Ce qui m'effraye le plus chez Sarkozy n'est pas seulement ce qu'il fait mais quand il a l'aplomb de nier ce qu'il fait.
"Je vais revaloriser le Travail" veut dire "Je vais permettre aux plus riches d'être encore plus riches sans travailler". "Je ne toucherai pas à la durée légale de travail" veut dire "Supprimons la durée légale". "Luttons contre la ghettoisation" veut dire "Accentuons la ghettoisation", etc.
Et ici, quand il dit qu'il va lutter contre la dégradation du secondaire, cela signifie à peu près qu'il va abandonner le secondaire pour renforcer les établissements privés.
Cela a commencé avec la suppression des horaires au primaire, seulement pour faire des économies de bout de chandelle. Et encore, cela n'économise pas grand-chose comme le dit Prost :
Cela fera moins de 140 jours de classe par an. Il y en a 210 au Japon, 200 en Italie et au Danemark, 188 en Finlande, 190 en Grande-Bretagne. Et l'on se plaint du niveau des petits Français ? Il n'y a qu'une chose vraiment importante en éducation : c'est le travail des élèves. Sur quel miracle, sur quelle potion magique, M. Darcos compte-t-il pour compenser les amputations qu'il décrète ?

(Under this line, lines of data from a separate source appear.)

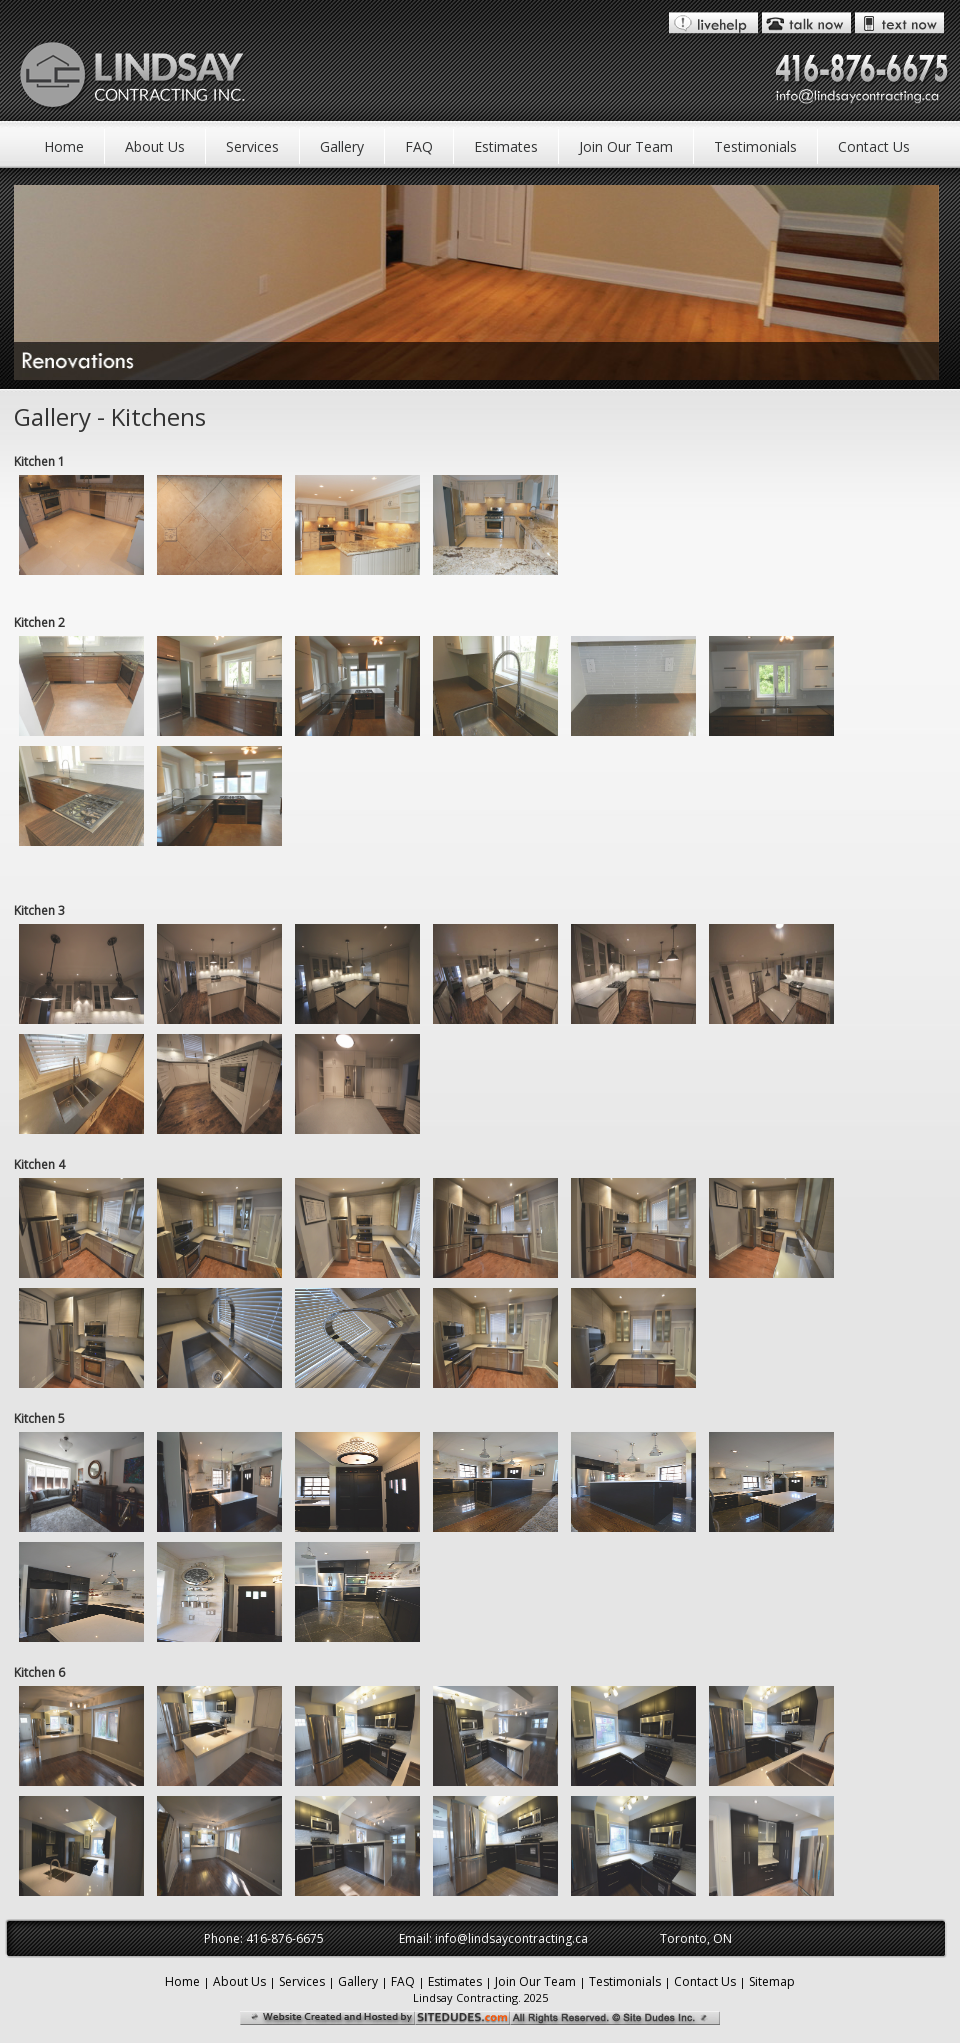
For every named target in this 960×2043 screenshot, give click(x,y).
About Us (155, 146)
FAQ (419, 146)
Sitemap (772, 1981)
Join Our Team (626, 146)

Le résultat de ces lâchetés et de ces hypocrisies est connu d'avance : le nombre des élèves incapables de suivre en 6e va augmenter. Je dénie à quiconque ne proteste pas aujourd'hui de toutes ses forces contre cette mesure le droit d'ouvrir demain la bouche pour déplorer cet échec majeur.
Dans le cas du secondaire, Philippe Meirieu a critiqué la suppression de stage de seconde année et le mode de recrutement, mais il fait l'éloge en revanche de la réforme qui va vers plus de modules et plus de travail personnel. Meirieu a même dit que la réforme du primaire était contre les Pédagogistes mais que celle du secondaire en rajoute dans son sens !
La réforme irait vers plus de CCF (Contrôles en Cours de Formation), autrement dit vers plus de contrôle continu, alors que Fillon avait finalement diminué le rôle des TPE. Dans leur manie qui ne semble guidée que par le désir d'accroître les inégalités, ils vont à nouveau affaiblir l'examen unique républicain.
Sarkozy, qui a eu son bac B (équivalent d'ES) avec mention passable, dit qu'il va revaloriser le bac L. La réforme consisterait en partie à diminuer l'importance de la philo (comme si c'était vraiment la cause du déclin et comme si un gouvernement pouvait vraiment changer un mouvement aussi profond de la société française).
C'est plutôt négatif pour les élèves mais il y a quand même des avantages pour les enseignants, du moins tant qu'ils ne rendent pas les Heures supplémentaires obligatoires.
Il y a même un gros avantage évoqué, plus de passerelles vers l'enseignement dans le supérieur :
Les professeurs pourraient "développer les liens" avec l'enseignement supérieur "selon des modalités qui restent à définir", notamment des "services partagés" ainsi que le "suivi pédagogique et l'encadrement d'étudiants de première année".
Curieuse promotion de profs de lycée vers des PrAg ?
Bah, cela existe déjà : c'est le système des vacations tout simplement — on a déjà plein de profs du Secondaire chargés de cours dans les universités. Ce sont souvent des thésards auxquels on accorde quelques cours pour leur donner une expérience dans le Supérieur qui étoffera leur dossier de candidature... s'ils parviennent à soutenir leur thèse. Et cela permet de boucher les petits trous dans les emplois du temps sans avoir à recruter un ATER ou un PRAG.
RépondreSupprimerL'idée d'un tutorat confié aux enseignants du Secondaire est en revanche neuve... mais fait double emploi avec les tuteurs déjà en place.
Cela dit, c'est une bonne "carotte" pour attirer les enseignants. Je dois avouer que je rêverais de pouvoir donner un cours sur un sujet inaccessible dans le secondaire, comme la Critique de la raison pure pour des L1.